旋回性能に優れるなら格闘戦においても強いと言えそうですが、なぜこのような高性能機が格闘戦では意外なほどに弱いのでしょうか。その謎を解き明かす鍵は、F-22が装備する短射程空対空ミサイルとヘルメットの運用方法にあります。
F-22が当初装備していた短射程空対空ミサイルは、1980年代に開発されたAIM-9M「サイドワインダー」でした。このミサイルは、当時としては画期的なものでしたが、21世紀の戦闘機が要求する性能かというと、そうではありません。特に最近は、背後の敵さえ攻撃可能な「オフボアサイト攻撃能力」を持ったミサイルが主流であるのに対し、AIM-9Mはそうした能力がないという根本的な問題があります。
一応、F-22もその後のアップデートでオフボアサイト能力を持つ新型のAIM-9Xを運用できるようになっています。これで、F-22は短射程ミサイルの不利はなくなったかのように思えますが、同機が足りないのはそれだけではありませんでした。F-22はパイロットの視線に追随しその方向にミサイル照準・発射することができる「ヘルメットマウンテッドサイト(HMS)」を有しておらず、攻撃できるのは前方に相対する敵機に対してのみです。
国防予算の優先順位が大きく影響
つまり、F-22は相手を正面に捉えてから攻撃する必要があります。これに対し、HMSを搭載しているF-35やF-16などであれば、自分の背後にいる目標に対してもAIM-9Xを発射することがでます。そのため、仮にこれらの戦闘機がF-22と格闘戦に入った場合、先にミサイル攻撃するチャンスが発生し、F-22の方が不利と言えるでしょう。
加えてHMSは、バイザーに敵機の情報を投影することも可能です。まだ見えない距離に存在する敵機をシンボル化して表示し、パイロットの判断を補助するのですが、F-22の場合はそういったことができません。
なぜF-22は、格闘戦能力に大きく影響するオフボアサイト能力がなかったのでしょうか。その理由は、F-22が開発されたその背景と深く関わっています。
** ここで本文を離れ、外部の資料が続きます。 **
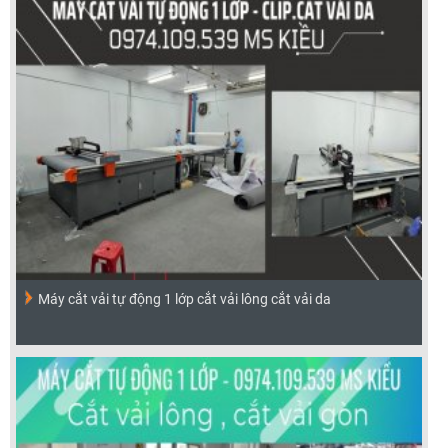
Máy cắt vải tự động 1 lớp cắt vải lông cắt vải da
F-22はそのステルス性を活かし、敵に発見される前に射程の長いAIM-120C「アムラーム」空対空ミサイルを使用し撃墜することを主眼としていました。格闘戦は、あくまで遠距離での戦闘でケリがつかなかった場合の最終手段と位置づけられていたからです。
F-22は視程外での戦闘に特化した機体として設計されており、何度か行われた近代化改修も、こうした能力を強化することに重点をおいて行われています。限りある国防予算、改修費用の中で優先すべきものは何なのかという取捨選択の結果が、格闘戦にはやや劣るF-22を生んだとも言えるでしょう。
とはいえ、F-22は、視程外戦闘での空戦性能は圧倒的に優れています。その性能は他機の追随を許さず、だからこそ依然として世界屈指の制空戦闘機として君臨し続けているとも言えます。また、予算さえ許せばHMSヘルメットに対応可能なアップデートが行われ、前述したような欠点も補われる可能性は高いでしょう。
ゆえに、F-22は今後も進化を続け、「空の覇者」としての地位を堅持し続ける可能性は高いと筆者(関 賢太郎:航空軍事評論家)は見ています。